● The problem:
Look through the entries that follow and return each line that has the string "Naturismus".

● Data provided:

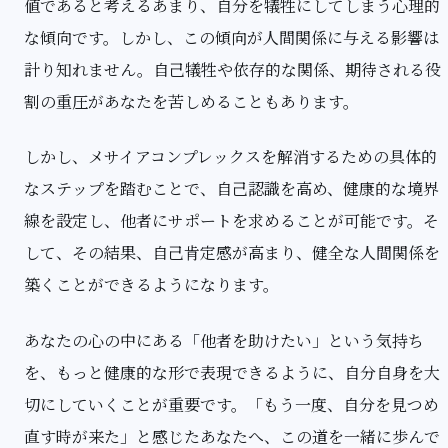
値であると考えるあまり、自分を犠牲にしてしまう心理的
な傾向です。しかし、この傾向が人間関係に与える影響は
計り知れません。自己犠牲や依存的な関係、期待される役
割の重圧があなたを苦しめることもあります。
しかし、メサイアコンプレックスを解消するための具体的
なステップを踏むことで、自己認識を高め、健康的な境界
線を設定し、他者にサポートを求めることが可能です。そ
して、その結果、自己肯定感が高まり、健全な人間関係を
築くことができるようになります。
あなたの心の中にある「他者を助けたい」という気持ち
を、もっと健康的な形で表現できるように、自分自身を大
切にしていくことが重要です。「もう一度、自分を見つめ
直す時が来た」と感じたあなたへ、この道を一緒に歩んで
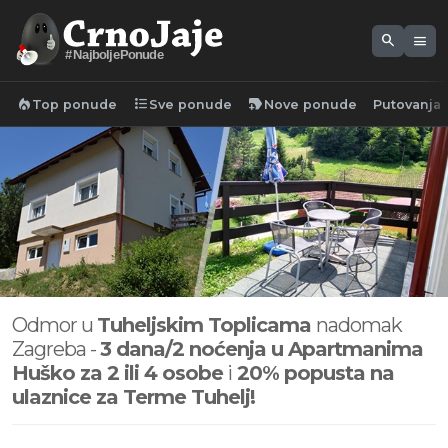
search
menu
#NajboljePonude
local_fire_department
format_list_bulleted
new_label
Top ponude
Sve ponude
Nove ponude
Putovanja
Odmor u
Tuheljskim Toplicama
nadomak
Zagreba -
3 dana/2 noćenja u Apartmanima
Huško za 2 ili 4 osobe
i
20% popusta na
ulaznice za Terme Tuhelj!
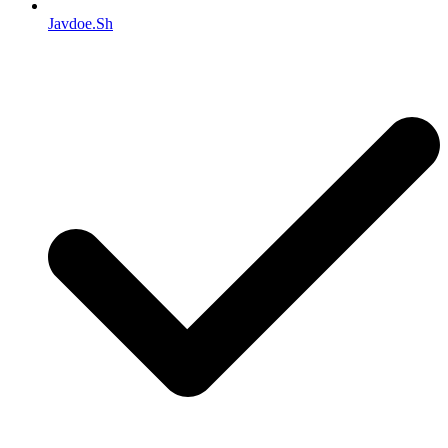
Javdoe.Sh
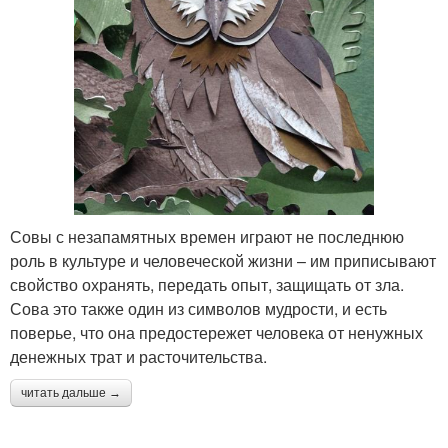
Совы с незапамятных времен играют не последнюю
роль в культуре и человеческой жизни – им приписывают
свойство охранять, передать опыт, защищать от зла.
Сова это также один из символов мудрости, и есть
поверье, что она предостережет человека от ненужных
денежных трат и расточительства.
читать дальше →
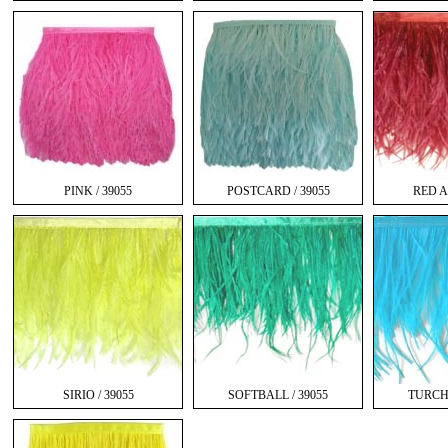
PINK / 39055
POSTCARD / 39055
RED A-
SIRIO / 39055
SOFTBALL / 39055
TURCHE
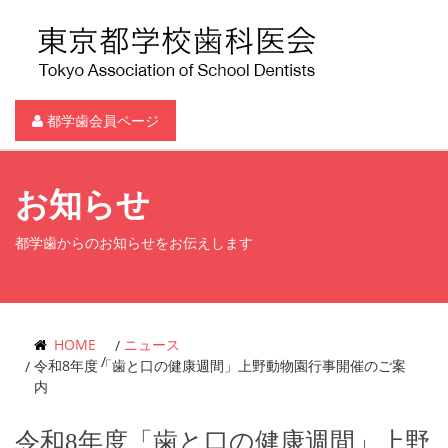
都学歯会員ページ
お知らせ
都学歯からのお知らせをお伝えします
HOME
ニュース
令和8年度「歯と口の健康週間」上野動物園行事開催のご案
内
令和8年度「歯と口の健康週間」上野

* * *

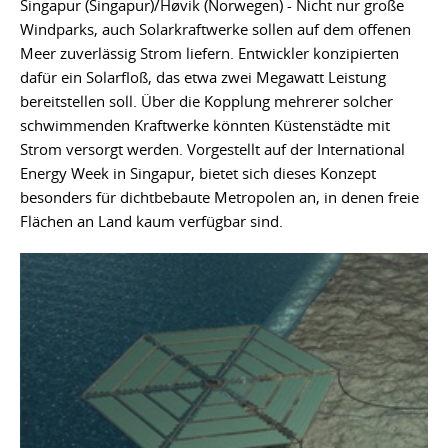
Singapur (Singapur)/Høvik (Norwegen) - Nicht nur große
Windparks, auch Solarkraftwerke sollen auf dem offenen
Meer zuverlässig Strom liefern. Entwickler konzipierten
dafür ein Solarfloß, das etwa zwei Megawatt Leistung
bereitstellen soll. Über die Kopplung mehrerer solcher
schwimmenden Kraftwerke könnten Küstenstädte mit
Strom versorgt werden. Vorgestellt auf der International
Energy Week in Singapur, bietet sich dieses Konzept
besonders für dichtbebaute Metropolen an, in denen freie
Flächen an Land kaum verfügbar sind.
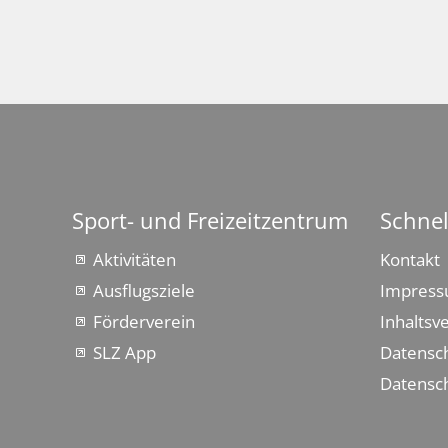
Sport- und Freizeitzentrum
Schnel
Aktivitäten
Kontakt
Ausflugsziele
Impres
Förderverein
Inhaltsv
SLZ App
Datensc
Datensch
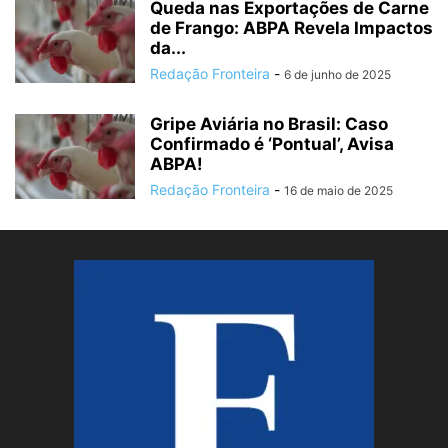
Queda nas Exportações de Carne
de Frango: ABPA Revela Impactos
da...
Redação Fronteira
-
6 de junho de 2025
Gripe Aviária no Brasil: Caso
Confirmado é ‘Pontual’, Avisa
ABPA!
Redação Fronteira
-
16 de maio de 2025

* * *

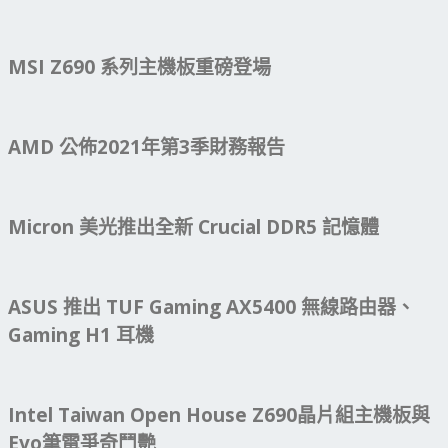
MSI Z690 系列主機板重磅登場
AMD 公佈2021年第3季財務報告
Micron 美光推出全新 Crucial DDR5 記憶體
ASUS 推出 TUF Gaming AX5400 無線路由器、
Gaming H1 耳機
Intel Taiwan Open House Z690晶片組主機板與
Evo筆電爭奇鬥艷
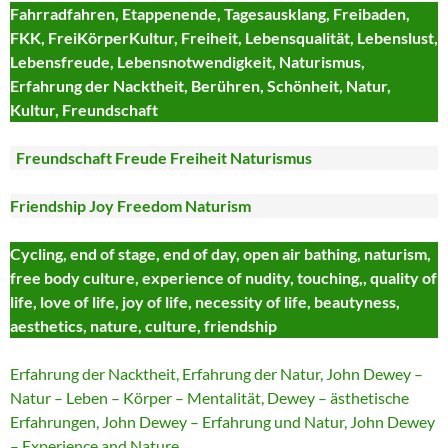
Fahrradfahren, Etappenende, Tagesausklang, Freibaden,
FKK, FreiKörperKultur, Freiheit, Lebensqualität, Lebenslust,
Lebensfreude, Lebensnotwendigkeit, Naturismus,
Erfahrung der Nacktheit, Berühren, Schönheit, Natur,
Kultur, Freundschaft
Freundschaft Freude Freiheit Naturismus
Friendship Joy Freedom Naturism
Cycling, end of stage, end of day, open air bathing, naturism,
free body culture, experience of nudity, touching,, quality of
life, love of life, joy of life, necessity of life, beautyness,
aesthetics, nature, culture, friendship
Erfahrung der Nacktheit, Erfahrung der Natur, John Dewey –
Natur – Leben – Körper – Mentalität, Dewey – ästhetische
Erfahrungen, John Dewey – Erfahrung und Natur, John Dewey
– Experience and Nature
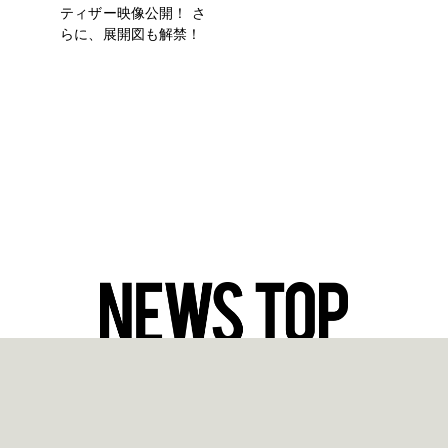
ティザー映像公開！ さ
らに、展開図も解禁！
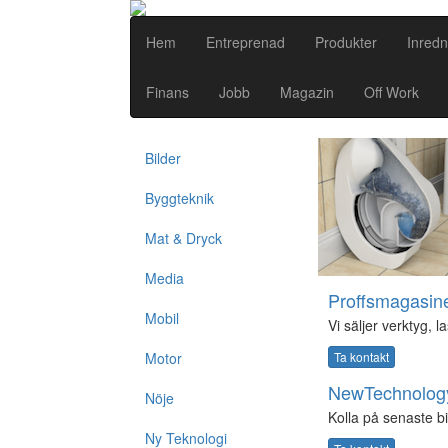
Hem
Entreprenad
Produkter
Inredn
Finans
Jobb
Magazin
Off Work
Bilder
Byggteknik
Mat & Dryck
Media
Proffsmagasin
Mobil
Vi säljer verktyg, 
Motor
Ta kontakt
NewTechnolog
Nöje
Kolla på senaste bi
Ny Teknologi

● Task answer:
Lebensfreude, Lebensnotwendigkeit, Naturismus,
Freundschaft Freude Freiheit Naturismus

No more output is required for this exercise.